The child tax credit statute allows taxpayers to claim a credit for a “qualifying child.” 26 U.S.C. §24(c)(1) defines a “qualifying child” as “a qualifying child of the taxpayer (as defined in section 152(c)) who has not attained age 17.” Plaintiffs did not dispute that their daughter was seventeen years old during the two tax years in question. They relied, however, on 26 U.S.C. §152(c) (part of the section incorporated by reference into section 24(c)(1)). That provision contains its own definition of “qualifying child,” for purposes of a taxpayer’s dependency deductions, and includes an exception for a child who is “permanently and totally disabled.” Plaintiffs alleged that their child was permanently disabled.
Relying on plain language, and applying the de novo standard of review applicable to rulings on motions to dismiss, the panel ruled that the language of section 152(c)(3) did not override section 24(c)(1).
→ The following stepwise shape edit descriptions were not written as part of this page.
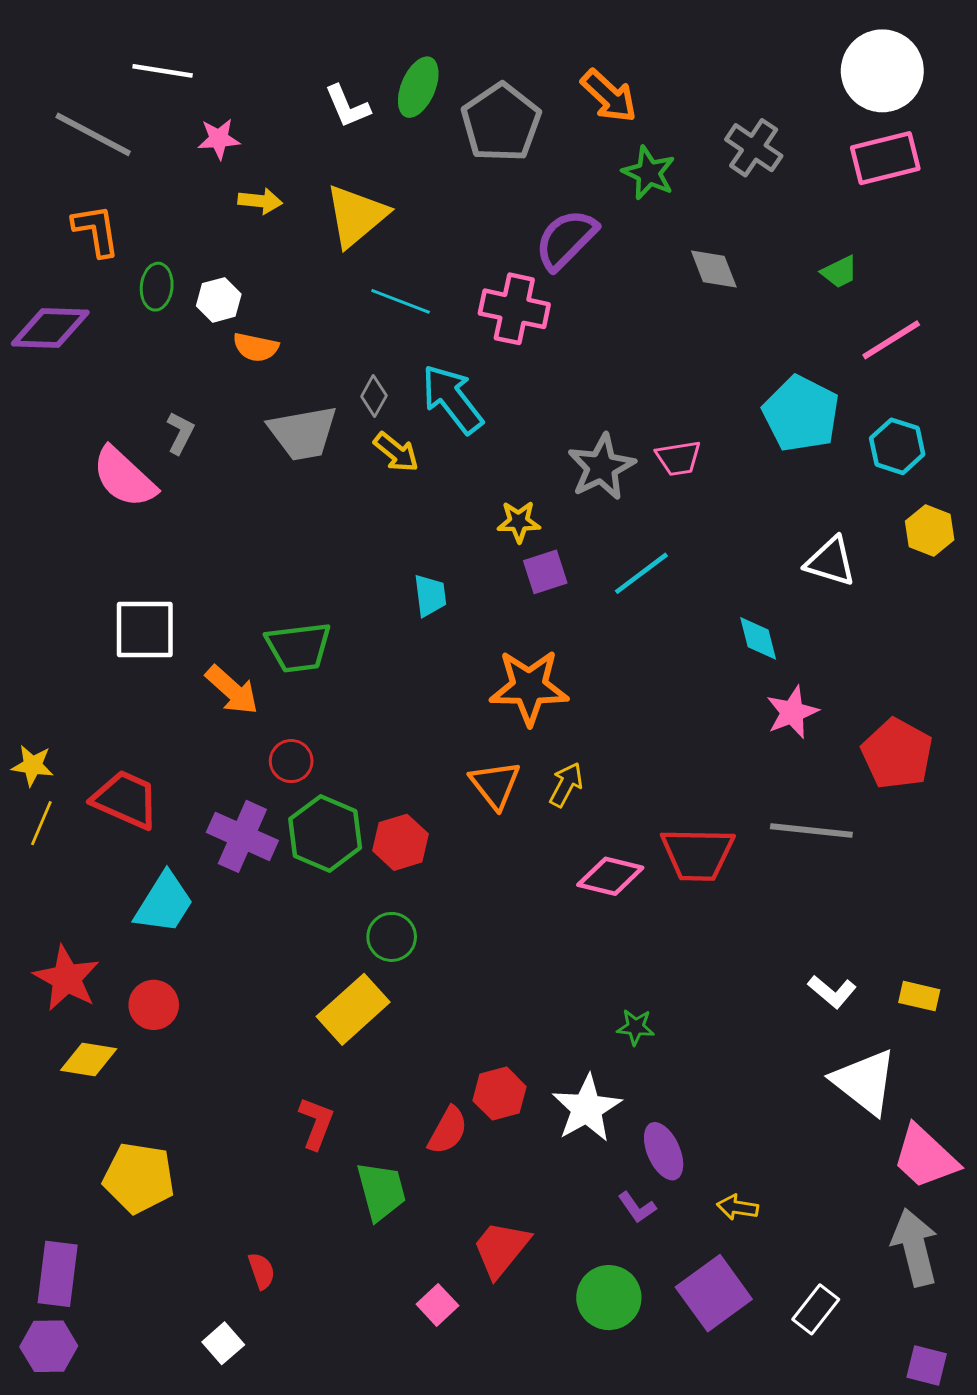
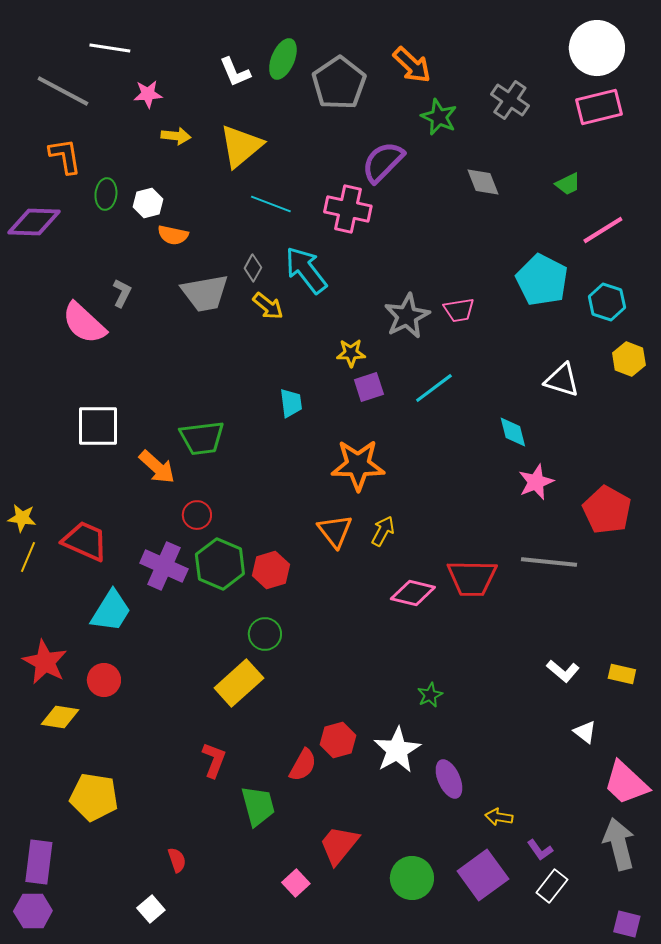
green star: (635, 1027) -> (430, 695), turned -30
white triangle: (865, 1082) -> (585, 732), size x0.5
purple L-shape: (637, 1207) -> (540, 850), moved

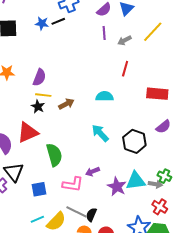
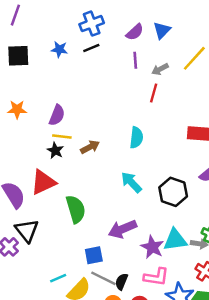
black line: (58, 21) -> (91, 48), moved
red line: (125, 69) -> (154, 93), moved
cyan semicircle: (105, 96) -> (136, 138), turned 96
purple arrow: (92, 172) -> (122, 229), size x1.6
pink L-shape: (73, 184) -> (156, 277), moved
blue square: (39, 189) -> (94, 255), moved
cyan line: (37, 219) -> (58, 278), moved

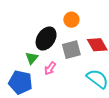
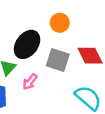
gray square: (71, 50) -> (58, 60), turned 30

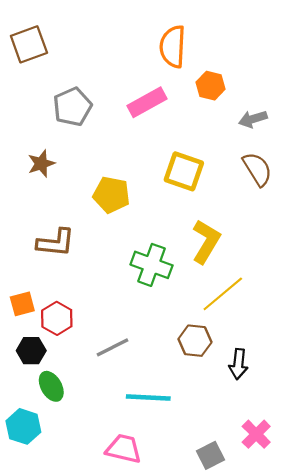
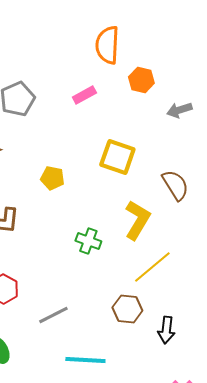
pink rectangle: (147, 102) -> (84, 95), size x0.7
brown semicircle: (257, 169) -> (175, 185), moved
yellow pentagon: (111, 195) -> (52, 178), size x0.7
green cross: (152, 265) -> (88, 241), size x0.7

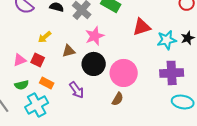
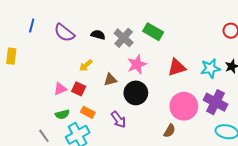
red triangle: (142, 27) -> (177, 67), moved
pink circle: (124, 73) -> (184, 106), moved
purple cross: (172, 73) -> (215, 102), turned 30
brown semicircle: (118, 99) -> (170, 131), moved

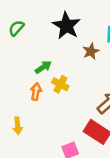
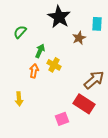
green semicircle: (16, 28) -> (20, 32), moved
green arrow: (43, 67) -> (40, 51), turned -32

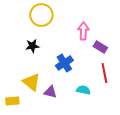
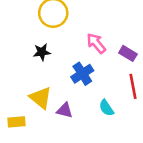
pink arrow: (83, 31) -> (96, 43), moved, turned -42
cyan semicircle: (83, 90) -> (106, 108), turned -136

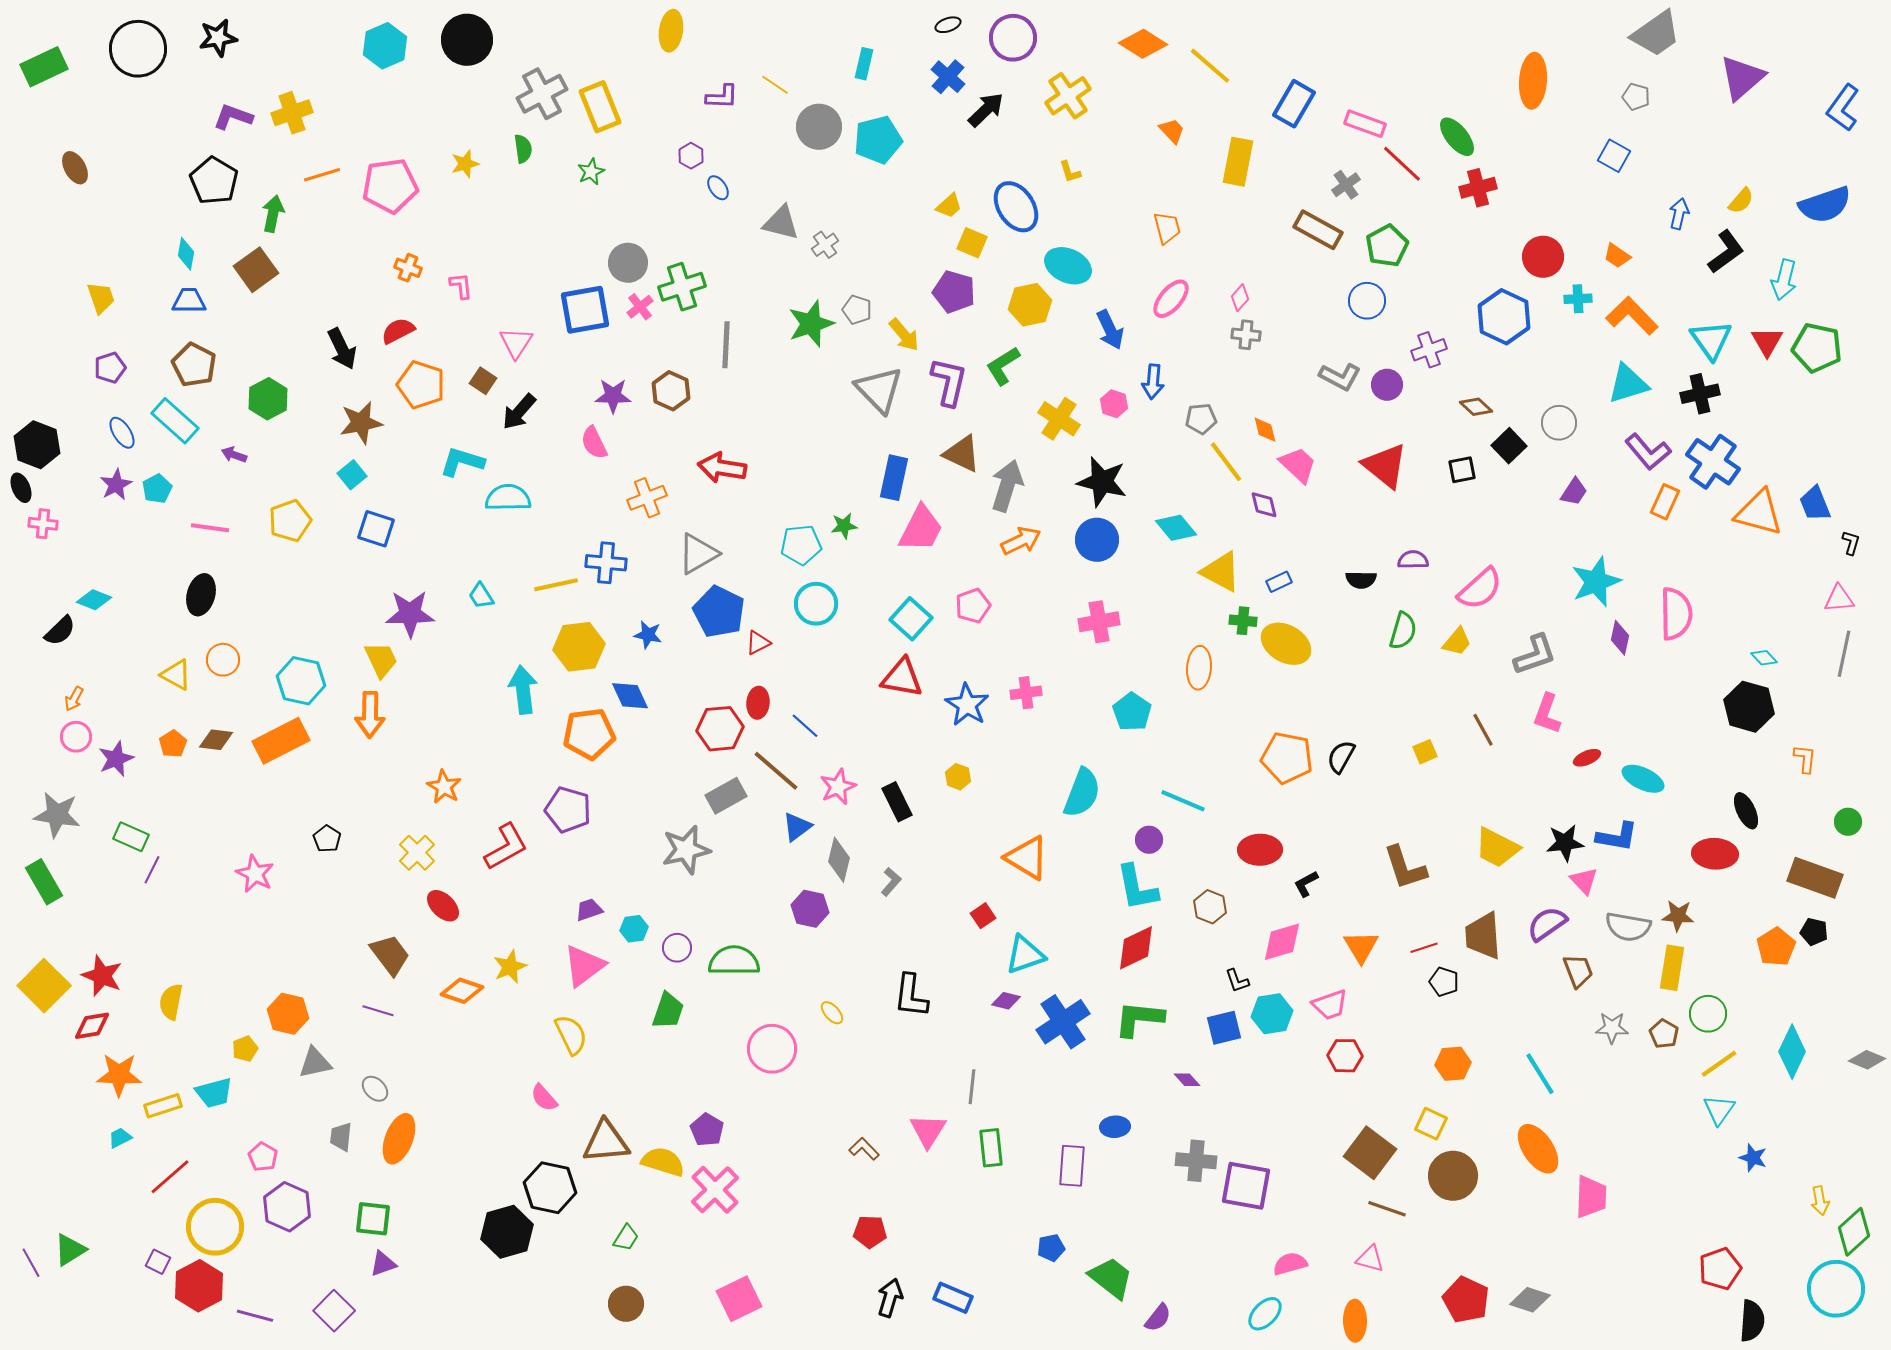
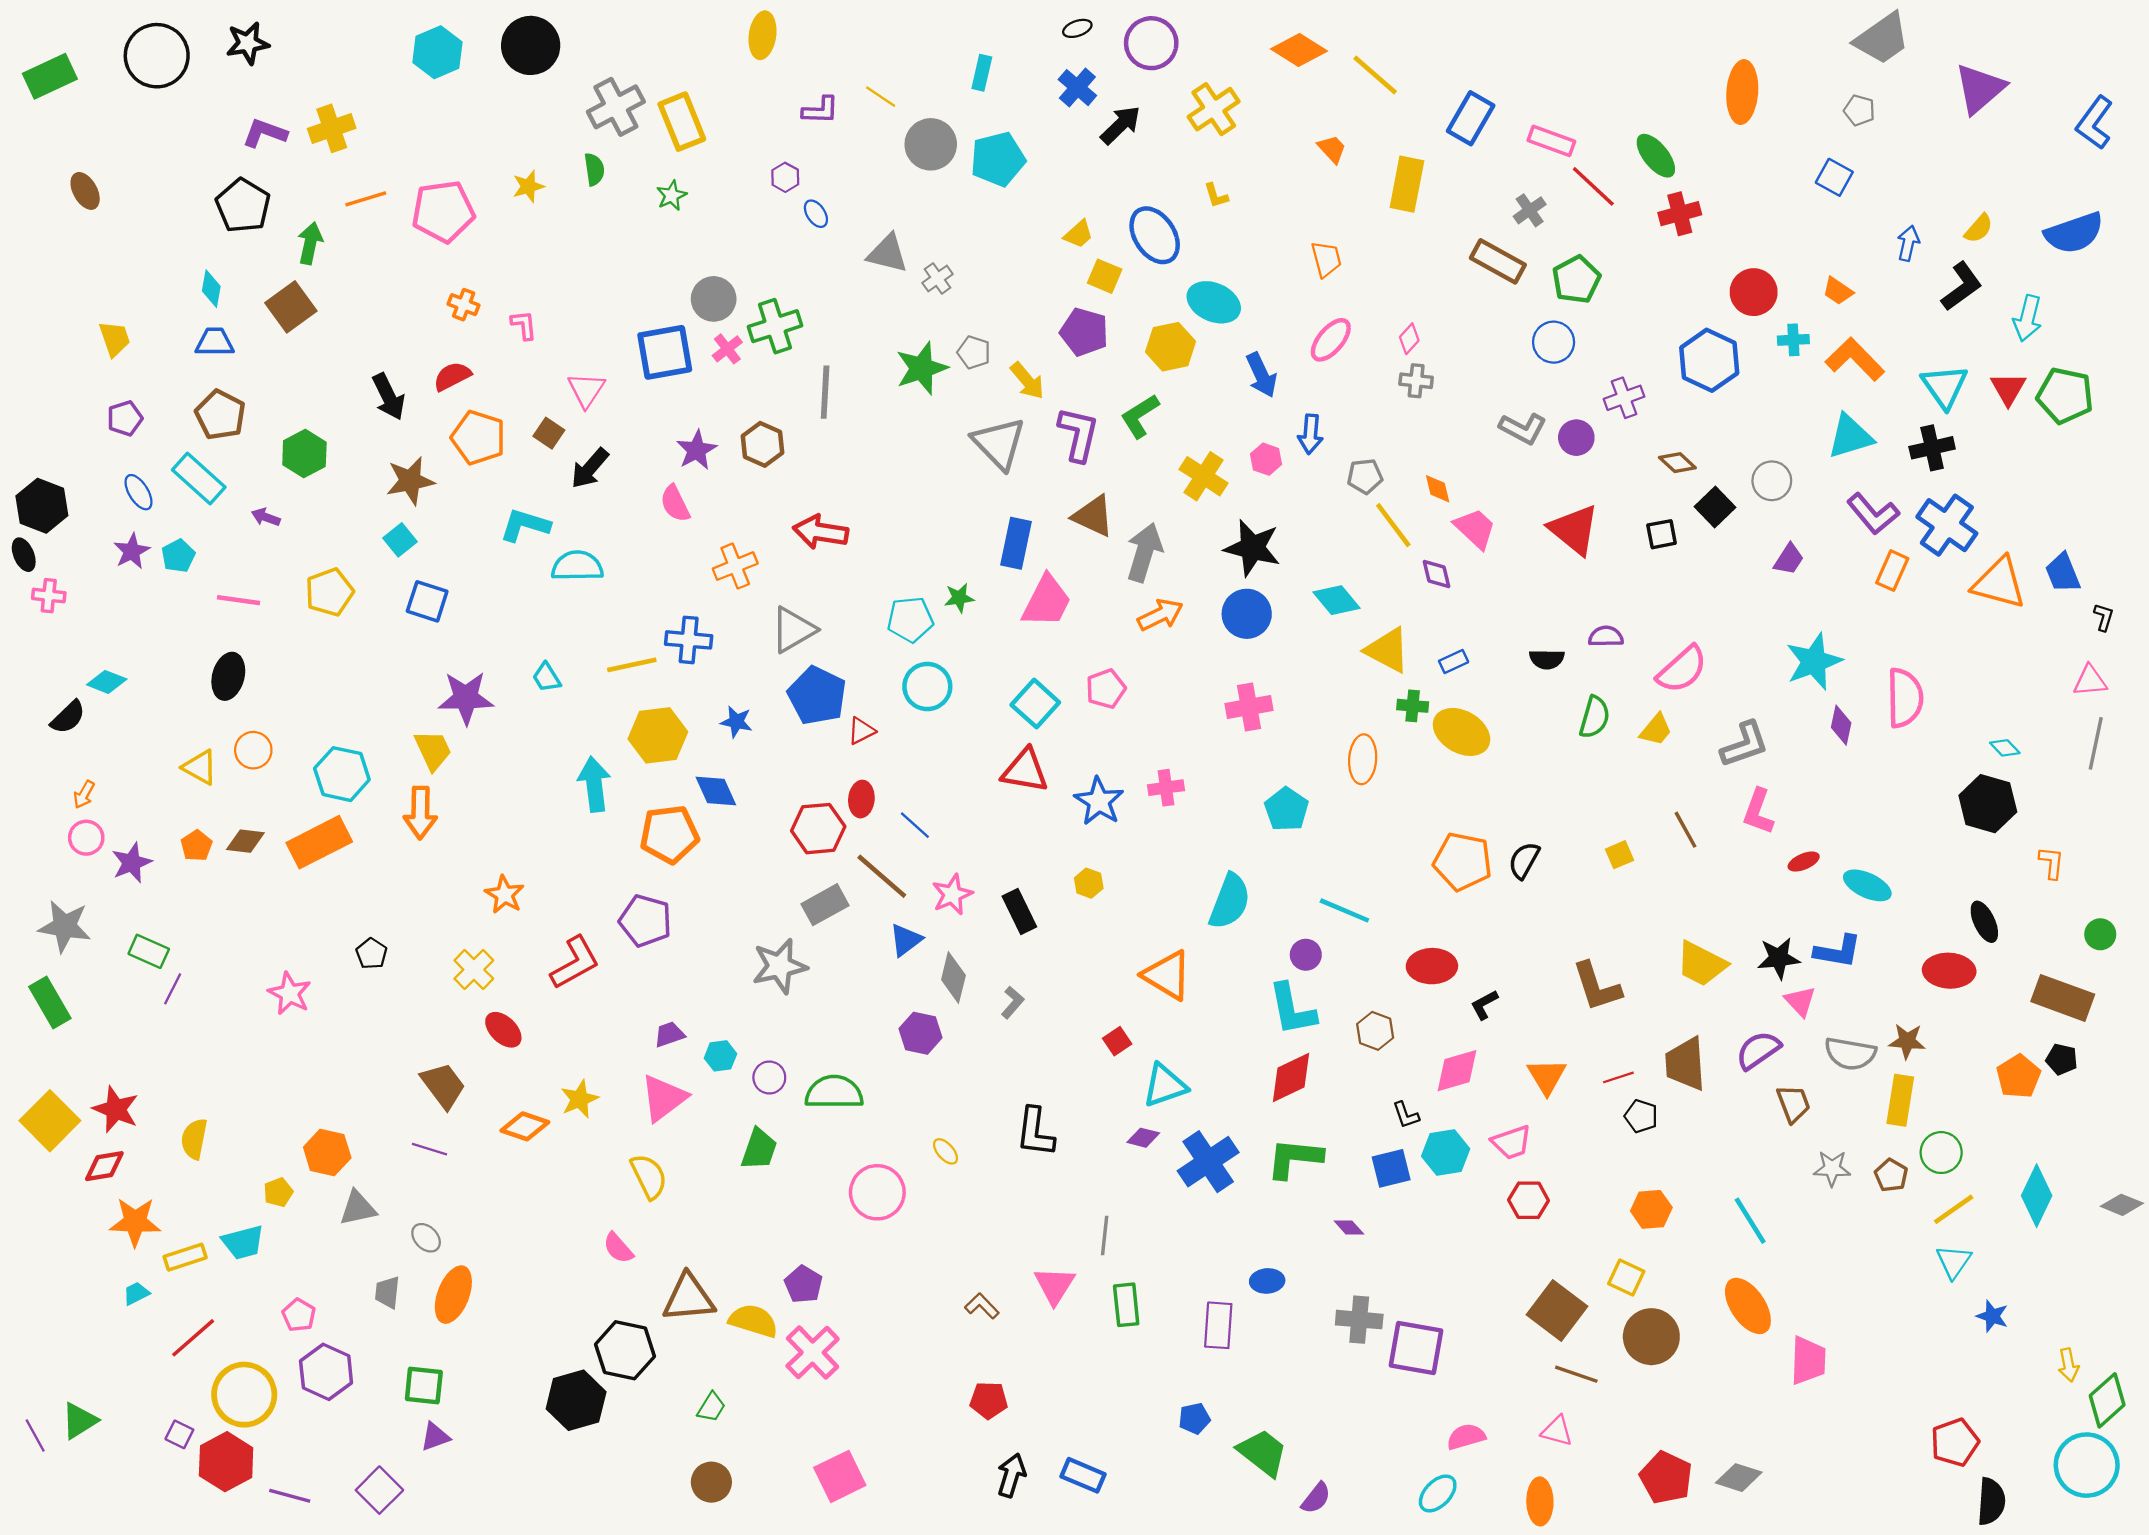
purple star: (613, 396) -> (697, 450), turned -30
The latter addresses a tax credit, while the former applies only to a tax deduction. Because the child was concededly seventeen during the relevant years, the tax credit was not available.
Plaintiffs also complained, relying on the Civil Rights Act, 42 U.S.C. §1983, that the IRS had violated their due process rights by failing to issue a deficiency notice. Such a notice would have allowed them to sue in the Tax Court. The panel rejected that argument. First, the Civil Rights Act does not apply to federal actors, such as IRS employees, and neither the IRS nor the United States can be sued under that statute. Second, plaintiffs were not deprived of due process by their inability to sue in the Tax Court. They were protected by their ability to sue for a refund, as a Fifth Circuit case that the panel cited held.